The first half, one of the best dance sequences I have ever seen on film, feels alive and vibrant with cinematic prowess, it's the far better half. by then Climax feels like it's worth the hype it's gotten, a wildly breathless entertainment with single take Steadicam shots of pro, millennial dancers auditioning for a tour of some kind inside a modest-sized dance hall. The 45 minute dancing sequence is gloriously nutso. I really mean it, it makes you want to get up from your seat and join the party. The beauty of it is that there really isn't a specific dance style being used in unison by the youngsters, they just improvise and that's the beauty of it. Only movies can make you feel the way Climax does.

The way cinematographer Benoit Debie’s cameras create the atmosphere, especially in the 15-minute opening sequence is riveting. My eyes were popped wide open, and that almost never happens. Characters are then revealed. There's the guy that claims he's had sex with most of the female dancers in the room; There are two other guys that tout their explicit sexual accomplishments;  a woman who actually brings her kid to the party; etc.

The second half. Oh boy, I have to mention that when the dancing occurs the dancers are drinking a sangria cocktail that was brought by a dancer, they start to severely bad-trip as they are dancing, and suspect that somebody spiked the drink. Although LSD is mentioned as a possibility, there is no way in hell it can uniformly make you feel the way it makes the characters in this film react. The drug is clearly predatory, my assumption is it's some kind of cocktail of hallucinogens that was added to the sangria. Alas, the horror portion of the film is upon us. 
Every dancer goes nuts. After the pure joy of the first half, this descent into a hell state is quite unnerving.
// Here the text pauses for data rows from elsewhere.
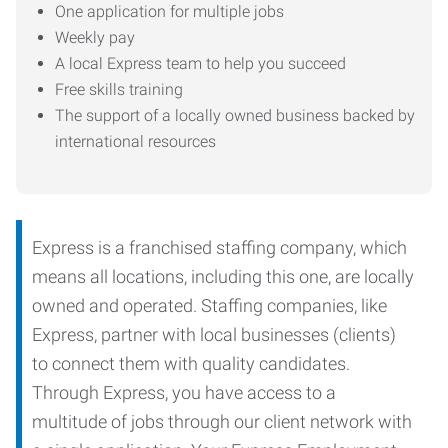
One application for multiple jobs
Weekly pay
A local Express team to help you succeed
Free skills training
The support of a locally owned business backed by
international resources
Express is a franchised staffing company, which
means all locations, including this one, are locally
owned and operated. Staffing companies, like
Express, partner with local businesses (clients)
to connect them with quality candidates.
Through Express, you have access to a
multitude of jobs through our client network with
Noe is trying to present to us what happens when you have the highest of highs and then go to the lowest of lows. The good vibes are totally gone when the freakout happens, Finger-pointing happens about who may have spiked the drinks, which leads to some fighting. Sofia Boutella is the anchor that leads us through this hell, which, I must admit starts to take its toll near the last quarter of the film, but before that Noe, whom I have loved in the past, especially his underseen masterpiece "Enter the Void," creates a breathless movie that will likely have major staying power for viewers.
A24 will be releasing "Climax" sometime later this year.